Battaglia elettorale il PiS è ancora in vantaggio

Le prossime ore saranno decisive per capire cosa potrebbe accadere alle urne, il prossimo 15 ottobre. L’ultimo sondaggio pubblicato da Politico dice che PiS ha ancora un consistente margine di vantaggio (39% contro 29%) nei confronti dell’alleanza Coalizione Civica. Ma le percentuali, in casi del genere, possono variare con estrema facilità. E comunque, se questo fosse il risultato, nessuna delle due forze avrebbe i numeri per guidare in autonomia il prossimo governo. Comunque vada sarà un rebus, perché bisognerà raggiungere intese con altre forze, al momento marginali. Come gli estremisti di destra della Confederazione Libertà e Indipendenza, oggi accreditati di un 11%) o l’alleanza di sinistra (Lewica), che dai sondaggi potrebbe ottenere il 9%. L’esito della consultazione avrà comunque profonde ripercussioni, anche al di fuori dei confini polacchi. Perché la Polonia è un fedelissimo partner degli Stati Uniti, con un ruolo centrale nel contrasto alla guerra russa in Ucraina.
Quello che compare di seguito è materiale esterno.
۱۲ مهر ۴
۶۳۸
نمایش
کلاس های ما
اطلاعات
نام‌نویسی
Ma al tempo stesso è la “pecora nera” dell’Unione Europea, visti i rapporti sempre più tesi con Bruxelles, che sopporta sempre meno volentieri le sue politiche sovraniste e illiberali: dalla riforma antidemocratica della giustizia alla sistematica trasformazione dei media pubblici in canali di propaganda, fino alla legge che vieta quasi completamente l’aborto, scatenando letteralmente una caccia alle donne in cerca di cure mediche per aborti spontanei. Come riassume Hillary Margolis, ricercatrice senior sui diritti delle donne presso Human Rights Watch: «La spietata ricerca da parte delle autorità polacche di persone che cercano di ottenere o fornire assistenza sanitaria di base può essere descritta solo come una caccia alle streghe. Il governo della Polonia sta abusando della polizia e dei tribunali per portare avanti la sua agenda anti-diritti, portando le sue politiche abusive in case private, stanze d’ospedale e studi medici».
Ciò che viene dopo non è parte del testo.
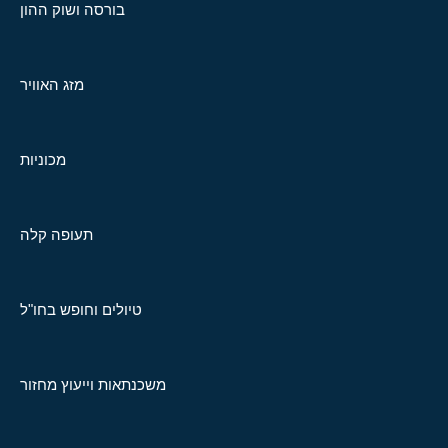
בורסה ושוק ההון
מזג האוויר
מכוניות
תעופה קלה
טיולים וחופש בחו"ל
משכנתאות וייעוץ מחזור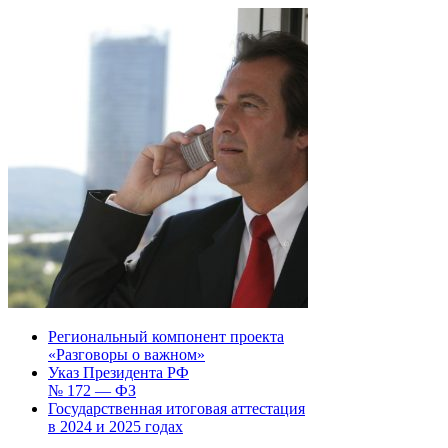
Региональный компонент проекта
«Разговоры о важном»
Указ Президента РФ
№ 172 — ФЗ
Государственная итоговая аттестация
в 2024 и 2025 годах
Il PiS, nel tentativo di recuperare un’immagine autorevole, attacca l’opposizione pubblicando parti di un piano di difesa top secret elaborato nel 2011 dal governo dell’allora primo ministro Donald Tusk, secondo il quale il premier, in caso di attacco della Russia in Polonia, sarebbe stato pronto a cedere metà del territorio polacco al Cremlino. «Il sistema di difesa polacco, che era in vigore durante il governo di Donald Tusk, avrebbe provocato tragedie per la popolazione civile» ha dichiarato l’attuale ministro della Difesa, Mariusz Blaszczak. «Stiamo rafforzando l’esercito polacco per scoraggiare l’aggressore in modo che la Russia non attacchi la Polonia. Solo il PiS garantisce la sicurezza del nostro paese». Un’altra parlamentare del PiS, Elżbieta Witek, ha riassunto così lo scontro elettorale: «Far vincere Tusk significa portare Lampedusa in Polonia». Argomenti che potrebbero far presa soprattutto sull’elettorato più suggestionabile, anche se non sarà semplice cancellare la vergogna dello scandalo “cash for visas”. Con molti polacchi che cominciano a chiedersi quali potrebbero essere le conseguenze qualora l’inchiesta confermasse i peggiori sospetti. «Se le accuse saranno confermate, la Polonia potrebbe essere espulsa dall’area Schengen», ha preannunciato l'ex ambasciatore polacco in Lettonia e Armenia, Jerzy Marek Nowakowski.